*Task requirements*. All lines from the one with "Antikvariát - knihy pro" through the last line of the data below should be copied exactly; please add nothing.

*Listed entries*.
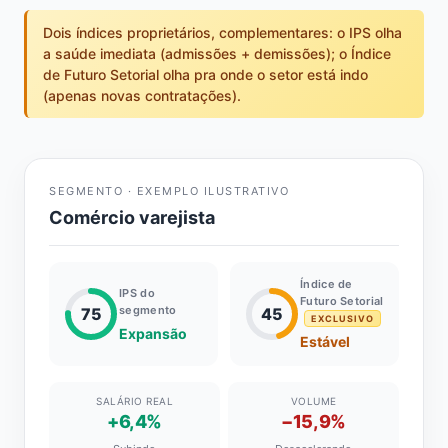
Dois índices proprietários, complementares: o IPS olha
a saúde imediata (admissões + demissões); o Índice
de Futuro Setorial olha pra onde o setor está indo
(apenas novas contratações).
SEGMENTO · EXEMPLO ILUSTRATIVO
Comércio varejista
Índice de
IPS do
Futuro Setorial
segmento
75
45
EXCLUSIVO
Expansão
Estável
SALÁRIO REAL
VOLUME
+6,4%
−15,9%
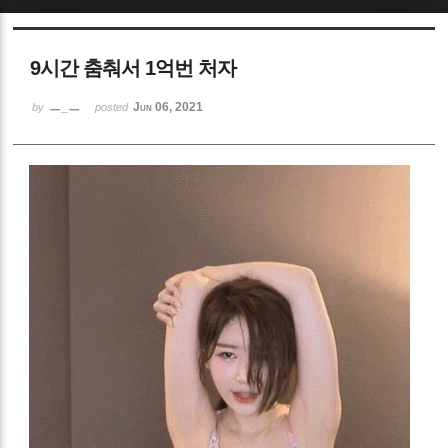
Sketchbook5, 스케치북5
9시간 춤춰서 1억번 처자
ㅡ_ㅡ
Jun 06, 2021
by
posted
Sketchbook5, 스케치북5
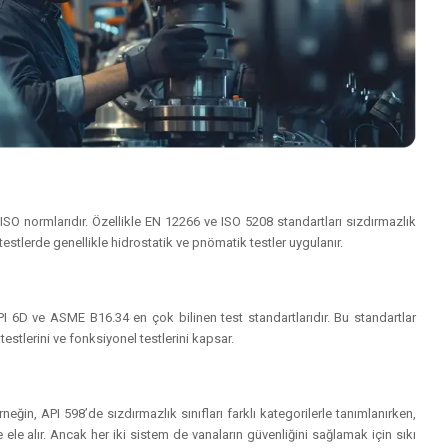
 ISO normlarıdır. Özellikle EN 12266 ve ISO 5208 standartları sızdırmazlık
 testlerde genellikle hidrostatik ve pnömatik testler uygulanır.
 6D ve ASME B16.34 en çok bilinen test standartlarıdır. Bu standartlar
estlerini ve fonksiyonel testlerini kapsar.
neğin, API 598’de sızdırmazlık sınıfları farklı kategorilerle tanımlanırken,
e ele alır. Ancak her iki sistem de vanaların güvenliğini sağlamak için sıkı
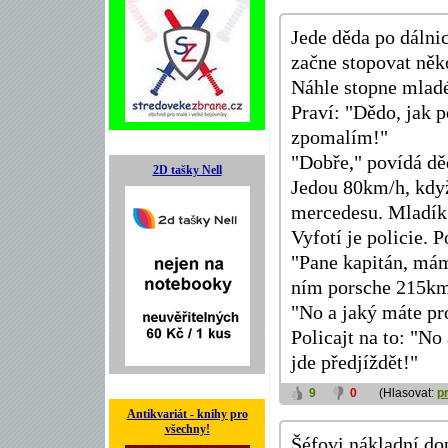
Jede děda po dálni
začne stopovat ně
Náhle stopne mladé
Praví: "Dědo, jak p
zpomalím!"
"Dobře," povídá dě
2D tašky Nell
Jedou 80km/h, když
mercedesu. Mladík 
Vyfotí je policie. 
"Pane kapitán, má
ním porsche 215km
"No a jaký máte pr
Policajt na to: "No 
jde předjíždět!"
9
0
(Hlasovat:
p
Antikvariát - knihy pro
všechny!
Šéfovi nákladní dop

*Answer to this problem*.
Antikvariát - knihy pro
všechny!
Šéfovi nákladní dop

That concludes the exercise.